Dann ging es aber doch los. Die Ablegemanöver klappten jetzt besser. Die Fischdampferleute hatten sich mit ihrer Methode durchgesetzt. Es ging Elbe aufwärts. Wohin, wurde uns immer noch nicht gesagt. Wieder das laute Gerumse der Eisschollen. Es wurden immer mehr. Wir waren Führerboot und kamen nur langsam voran. Unsere Schwesterschiffe in der freien Kiellinie hatten es leichter. Die Boote hatten wegen ihres ursprünglichen Einsatzgebiets in der Antarktis die Eisklasse, den verstärkten Bug. Rechts und links lagen schon mehrere Schiffe, die es nicht weiter geschafft hatten. Spät abends liefen wir in Hamburg ein. Wofür brauchte man hier Walfänger ? Am nächsten Tag wurden wir aufgeklärt. Wir sollten Eisbrecher im Hafen spielen, Versorgungsschiff für die, im Eis fest liegenden Schiffe - Proviant, Bunkeröl, Post. Auch mancher Reedereivertreter nutzte unsere Dienste für Besuche. Arzt- und Zahnarzt- besuche der Mannschaften standen auf dem Programm. Wir gingen nur Tageswache. Doch abends waren wir völlig geschafft. Das Schaukeln bei Seegang hat einen Rythmus, den man ausgleichen kann. Das Eis aber schmeisst das Schiff ruckartig hin und her. Man muss immer irgendwo festen Halt finden. "Mors an Poller".

































ich

Sonntag, 10. Mai 2015

AUF DER "POTSDAM" INS BALTIKUM

In Bremerhaven blieb mir nicht viel Zeit. Es vergingen nur ein paar Tage bis zur nächsten Anmusterung. Die Sache mit dem fehlenden Abmusterungsstempel in meinem Italien- seefahrtsbuch war schnell erledigt.
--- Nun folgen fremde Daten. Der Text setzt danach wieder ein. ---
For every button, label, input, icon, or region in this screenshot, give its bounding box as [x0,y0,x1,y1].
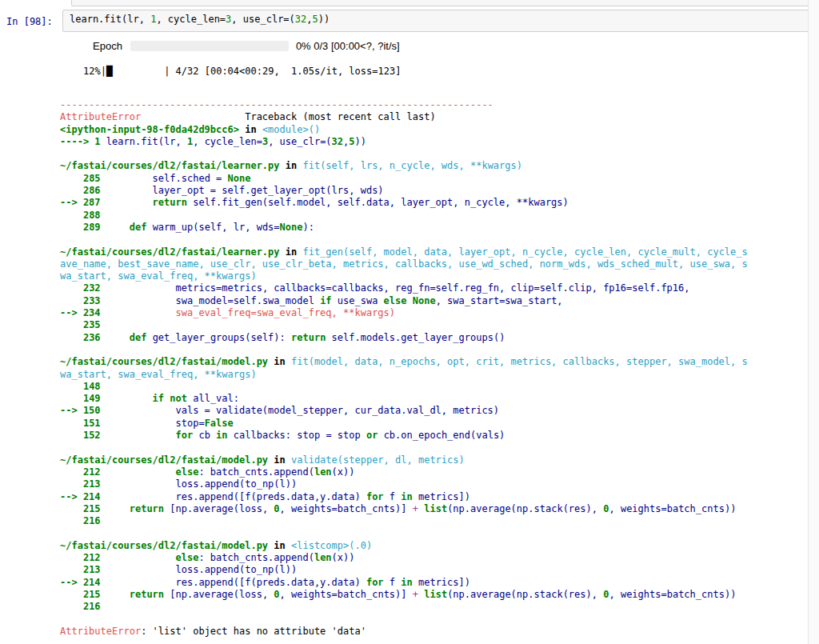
traceback-line: 215 return [np.average(loss, 0, weights=… [60,589,749,601]
traceback-line: 152 for cb in callbacks: stop = stop or … [60,430,749,442]
traceback-line: AttributeError Traceback (most recent ca… [60,111,749,123]
traceback-line: 212 else: batch_cnts.append(len(x)) [60,552,749,564]
traceback-line: ~/fastai/courses/dl2/fastai/model.py in … [60,540,749,552]
traceback-line: learn.fit(lr, 1, cycle_len=3, use_clr=(3… [70,14,805,26]
traceback-line: 213 loss.append(to_np(l)) [60,478,749,490]
epoch-progress-bar [130,41,289,51]
input-code-line: learn.fit(lr, 1, cycle_len=3, use_clr=(3… [70,14,805,26]
previous-cell-input-partial [71,0,810,6]
traceback-line: 213 loss.append(to_np(l)) [60,564,749,576]
traceback-line [60,527,749,539]
traceback-line [60,613,749,625]
traceback-line: 216 [60,601,749,613]
traceback-line: 285 self.sched = None [60,173,749,185]
traceback-line: ~/fastai/courses/dl2/fastai/model.py in … [60,454,749,466]
traceback-line: ~/fastai/courses/dl2/fastai/model.py in … [60,356,749,381]
traceback-line: 286 layer_opt = self.get_layer_opt(lrs, … [60,185,749,197]
traceback-line: 151 stop=False [60,418,749,430]
traceback-line: 232 metrics=metrics, callbacks=callbacks… [60,282,749,294]
traceback-line: 216 [60,515,749,527]
epoch-label: Epoch [93,40,122,52]
traceback-output: ----------------------------------------… [60,99,749,638]
traceback-line: --> 214 res.append([f(preds.data,y.data)… [60,491,749,503]
traceback-line: --> 150 vals = validate(model_stepper, c… [60,405,749,417]
traceback-line [60,344,749,356]
traceback-line: AttributeError: 'list' object has no att… [60,626,749,638]
traceback-line: ----> 1 learn.fit(lr, 1, cycle_len=3, us… [60,136,749,148]
traceback-line: --> 287 return self.fit_gen(self.model, … [60,197,749,209]
input-prompt: In [98]: [6,16,58,27]
traceback-line: 233 swa_model=self.swa_model if use_swa … [60,295,749,307]
batch-progress-text: 12%|█▏ | 4/32 [00:04<00:29, 1.05s/it, lo… [83,66,401,77]
traceback-line: --> 214 res.append([f(preds.data,y.data)… [60,577,749,589]
code-input[interactable]: learn.fit(lr, 1, cycle_len=3, use_clr=(3… [62,10,813,32]
traceback-line: 149 if not all_val: [60,393,749,405]
traceback-line: ~/fastai/courses/dl2/fastai/learner.py i… [60,246,749,283]
traceback-line [60,148,749,160]
traceback-line [60,442,749,454]
scrollbar-gutter[interactable] [808,0,819,644]
traceback-line: 215 return [np.average(loss, 0, weights=… [60,503,749,515]
traceback-line: ----------------------------------------… [60,99,749,111]
epoch-progress-status: 0% 0/3 [00:00<?, ?it/s] [296,40,400,52]
traceback-line: 288 [60,210,749,222]
traceback-line: 148 [60,381,749,393]
traceback-line: ~/fastai/courses/dl2/fastai/learner.py i… [60,160,749,172]
traceback-line: 289 def warm_up(self, lr, wds=None): [60,222,749,234]
traceback-line: --> 234 swa_eval_freq=swa_eval_freq, **k… [60,307,749,319]
traceback-line: <ipython-input-98-f0da42d9bcc6> in <modu… [60,124,749,136]
traceback-line: 236 def get_layer_groups(self): return s… [60,332,749,344]
traceback-line [60,234,749,246]
traceback-line: 212 else: batch_cnts.append(len(x)) [60,466,749,478]
epoch-progress-row: Epoch 0% 0/3 [00:00<?, ?it/s] [93,39,400,52]
traceback-line: 235 [60,319,749,331]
Das Neue Schiff, auf das ich kam, war der Schnelldampfer "Potsdam". Das Schiff, auf dem mein Weg zum Kapitän mit Sandschleppen begann, und wo ich meinen ersten "Sack", meinen ersten Rausschmiss erlebte. Der Bootsmann von damals war noch an Bord. Das gefiel mir gar nicht.
Auf dem Schiff war Hektik. Wahrscheinlich musste der Lloyd sein Schiffsvolk unbedingt unterbringen, um es nicht an die Konkurenz zu verlieren. Man wusste ja nicht, wie es weiter ginge, hoffte aber, dass bald wieder die ganze Welt für die Seefahrt zur Verfügung stände. Die meisten Stewards, bis auf die alten, bekamen die "Ehre", Soldat zu werden.
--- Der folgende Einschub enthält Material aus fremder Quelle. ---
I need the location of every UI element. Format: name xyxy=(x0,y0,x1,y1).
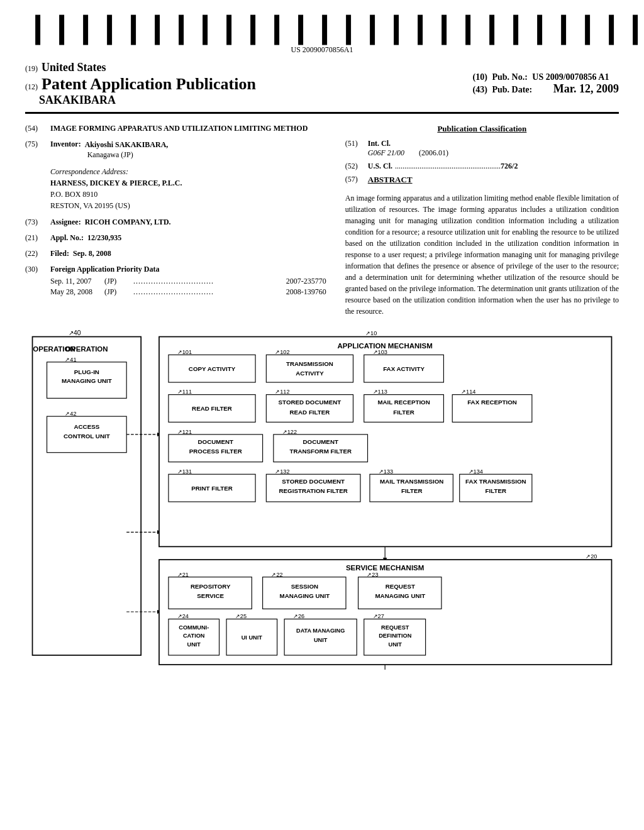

Die "Potsdam" war überbelegt. Aus Mangel an Mannschaftsräumen schliefen drei andere Schiffsjungen und ich im Schiffshospital. In dieser etwas abgelegenen Bleibe wurden wir völlig vergessen. Keiner weckte uns, keiner wollte etwas von uns; wunderbar! Die Arbeit ging an uns vorbei. Wir erkundeten das Schiff von oben bis unten, und in der
Messe gab es immer was zu Essen. So schön konnte Krieg sein, so liess er sich aushalten. Ohne Krieg müsste ich jetzt Deck schrubben. Aber alles Gute hat einmal ein Ende.
"Wer bist du denn? Dich habe ich noch gar nicht gesehen." Erwischt! So konnte nur mein "Freund" , der Bootsmann fragen. "Wir schlafen im Hospital", rutschte es mir heraus. Aus war es mit dem schönen Leben. Für meine Mitbewohner war ich ein Verräter, sie hielten mir aber zu Gute, dass ich dem Bootsmann vorgelogen hatte, wir hätten schon die ganze Zeit mit den Anderen Matrazen geschleppt.
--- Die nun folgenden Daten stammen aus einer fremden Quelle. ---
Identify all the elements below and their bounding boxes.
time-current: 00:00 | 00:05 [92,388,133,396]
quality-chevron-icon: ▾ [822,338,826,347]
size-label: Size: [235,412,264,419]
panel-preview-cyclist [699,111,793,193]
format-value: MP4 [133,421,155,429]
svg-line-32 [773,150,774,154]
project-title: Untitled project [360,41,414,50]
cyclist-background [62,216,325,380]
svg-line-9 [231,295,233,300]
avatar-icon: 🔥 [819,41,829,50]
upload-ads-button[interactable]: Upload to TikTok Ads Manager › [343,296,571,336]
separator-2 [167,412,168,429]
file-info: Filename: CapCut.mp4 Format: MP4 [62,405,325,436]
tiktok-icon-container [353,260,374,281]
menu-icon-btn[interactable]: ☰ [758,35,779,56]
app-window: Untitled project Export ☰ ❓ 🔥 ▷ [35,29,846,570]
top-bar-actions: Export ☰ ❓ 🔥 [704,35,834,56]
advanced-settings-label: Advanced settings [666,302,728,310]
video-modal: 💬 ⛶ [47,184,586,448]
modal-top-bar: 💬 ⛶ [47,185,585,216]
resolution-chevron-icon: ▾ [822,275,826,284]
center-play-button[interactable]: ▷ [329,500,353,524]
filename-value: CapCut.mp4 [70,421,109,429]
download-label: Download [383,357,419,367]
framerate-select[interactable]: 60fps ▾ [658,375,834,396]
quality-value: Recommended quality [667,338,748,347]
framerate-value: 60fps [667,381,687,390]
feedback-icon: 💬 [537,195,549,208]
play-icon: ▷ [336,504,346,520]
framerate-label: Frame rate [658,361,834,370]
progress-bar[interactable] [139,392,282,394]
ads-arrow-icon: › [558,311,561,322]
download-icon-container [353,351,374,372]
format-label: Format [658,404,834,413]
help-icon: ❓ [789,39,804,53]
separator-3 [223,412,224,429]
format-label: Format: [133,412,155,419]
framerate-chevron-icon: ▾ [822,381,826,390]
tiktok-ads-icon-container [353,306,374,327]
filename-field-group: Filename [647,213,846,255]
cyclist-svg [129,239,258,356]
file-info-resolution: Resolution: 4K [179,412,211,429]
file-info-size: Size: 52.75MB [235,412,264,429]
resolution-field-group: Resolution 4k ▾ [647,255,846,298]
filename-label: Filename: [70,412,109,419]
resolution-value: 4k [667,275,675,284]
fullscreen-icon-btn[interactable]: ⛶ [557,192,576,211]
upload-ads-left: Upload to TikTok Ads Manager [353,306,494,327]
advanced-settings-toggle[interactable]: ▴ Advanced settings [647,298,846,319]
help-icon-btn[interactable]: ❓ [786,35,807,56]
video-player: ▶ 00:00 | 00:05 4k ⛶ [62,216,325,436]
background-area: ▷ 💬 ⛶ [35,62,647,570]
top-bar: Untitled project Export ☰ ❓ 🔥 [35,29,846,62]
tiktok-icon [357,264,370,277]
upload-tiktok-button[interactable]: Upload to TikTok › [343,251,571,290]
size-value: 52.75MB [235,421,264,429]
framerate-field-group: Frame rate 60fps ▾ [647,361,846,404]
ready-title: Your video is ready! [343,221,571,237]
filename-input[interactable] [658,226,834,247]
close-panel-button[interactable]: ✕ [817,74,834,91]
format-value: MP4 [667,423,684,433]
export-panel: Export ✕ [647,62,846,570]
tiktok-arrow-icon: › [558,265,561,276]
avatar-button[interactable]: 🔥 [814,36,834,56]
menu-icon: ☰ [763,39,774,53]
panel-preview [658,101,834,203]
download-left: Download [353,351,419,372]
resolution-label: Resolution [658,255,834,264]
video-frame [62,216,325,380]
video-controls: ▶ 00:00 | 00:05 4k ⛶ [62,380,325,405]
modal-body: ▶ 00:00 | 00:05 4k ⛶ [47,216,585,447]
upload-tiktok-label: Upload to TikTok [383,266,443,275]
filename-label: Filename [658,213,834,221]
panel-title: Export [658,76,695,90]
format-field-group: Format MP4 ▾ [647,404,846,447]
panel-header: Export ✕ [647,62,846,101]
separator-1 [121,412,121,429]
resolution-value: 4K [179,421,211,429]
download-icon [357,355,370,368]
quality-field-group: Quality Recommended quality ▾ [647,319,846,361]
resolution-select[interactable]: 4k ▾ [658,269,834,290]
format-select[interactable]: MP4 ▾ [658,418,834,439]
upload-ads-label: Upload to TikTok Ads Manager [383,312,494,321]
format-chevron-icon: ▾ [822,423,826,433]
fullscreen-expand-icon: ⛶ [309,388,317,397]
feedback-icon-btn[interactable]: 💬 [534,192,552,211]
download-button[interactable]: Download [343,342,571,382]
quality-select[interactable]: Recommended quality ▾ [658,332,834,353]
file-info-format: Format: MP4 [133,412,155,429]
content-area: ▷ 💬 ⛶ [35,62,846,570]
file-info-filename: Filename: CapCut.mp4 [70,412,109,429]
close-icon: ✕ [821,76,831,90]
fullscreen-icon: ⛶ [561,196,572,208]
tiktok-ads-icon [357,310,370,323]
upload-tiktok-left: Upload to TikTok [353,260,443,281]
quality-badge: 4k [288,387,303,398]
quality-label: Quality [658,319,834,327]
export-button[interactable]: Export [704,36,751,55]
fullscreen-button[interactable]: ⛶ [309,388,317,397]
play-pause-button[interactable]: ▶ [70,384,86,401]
Mit Matrazen, sie wurden zu Hunderten mit Kränen aufs Schiff gebracht, hatte ich von der "Bremen" her meine Erfahrung. Matrazen schleppen schien Seemannslos zu sein. Nur diesmal war es lustiger. In der Funkerbude stand ein Plattenspieler, der fleissig bedient wurde. Aus allen Lautsprechern schallte Musik über die Decks. Wo man ging und stand, traf man auf Männer mit Stapeln von Matrazen. Sie wurden in alle Salons und sonstigen Räume verteilt. Es schien Eile geboten, sogar die Offiziere waren zum Schleppen abgestellt. Was war der Zeck der Aktion? Keiner wusste was, aber alle waren am spekulieren, und jeder schien genau zu wissen, was los war.
Lazarettschiff? Truppentransporter? Gefangenentransporte? Viele Fragen, keine Antworten. Warum wurden die Stengen von den Masten genommen? Ohne sie war das ganze Schiff verschandelt. Wofür war das gut? Sollten die Masten bei Feindberührung nicht so schnell über der Kimm auszumachen sein?
Keine Idee war zu abwegig, um nicht geglaubt zu werden.
Banal war dann die Lösung des Rätsels. Wir fuhren durch den Kiel- Kanal und wären mit ungekürzten Masten mit den Brücken in Konflikt geraten.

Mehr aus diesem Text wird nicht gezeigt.